[Transcribed page contents]
····················

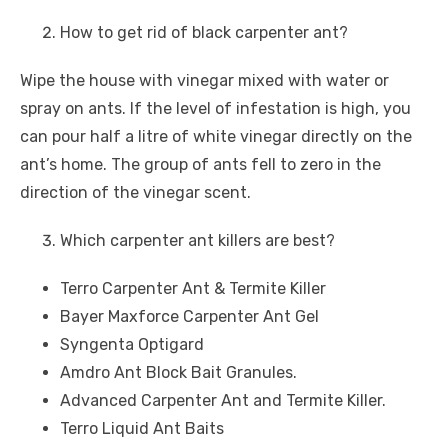
How to get rid of black carpenter ant?
Wipe the house with vinegar mixed with water or
spray on ants. If the level of infestation is high, you
can pour half a litre of white vinegar directly on the
ant’s home. The group of ants fell to zero in the
direction of the vinegar scent.
Which carpenter ant killers are best?
Terro Carpenter Ant & Termite Killer
Bayer Maxforce Carpenter Ant Gel
Syngenta Optigard
Amdro Ant Block Bait Granules.
Advanced Carpenter Ant and Termite Killer.
Terro Liquid Ant Baits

····················

## PROBLEM REQUIREMENTS:
Leaving every picture out, output the data exactly as it stands.

## RESULT OF THIS TASK:
How to get rid of black carpenter ant?
Wipe the house with vinegar mixed with water or
spray on ants. If the level of infestation is high, you
can pour half a litre of white vinegar directly on the
ant’s home. The group of ants fell to zero in the
direction of the vinegar scent.
Which carpenter ant killers are best?
Terro Carpenter Ant & Termite Killer
Bayer Maxforce Carpenter Ant Gel
Syngenta Optigard
Amdro Ant Block Bait Granules.
Advanced Carpenter Ant and Termite Killer.
Terro Liquid Ant Baits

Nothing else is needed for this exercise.